*** Task input ***
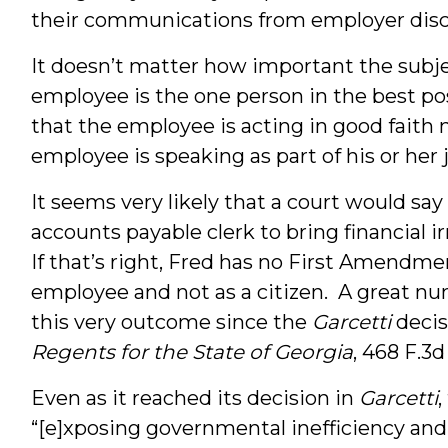
their communications from employer disci
It doesn’t matter how important the subjec
employee is the one person in the best pos
that the employee is acting in good faith 
employee is speaking as part of his or her 
It seems very likely that a court would say 
accounts payable clerk to bring financial ir
If that’s right, Fred has no First Amendm
employee and not as a citizen. A great nu
this very outcome since the
Garcetti
decis
Regents for the State of Georgia
, 468 F.3d
Even as it reached its decision in
Garcetti
“[e]xposing governmental inefficiency and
***
The problem: Identify the lines in the records above that contain the word "employee", then state how many there are and nothing more.

Problem solution: 4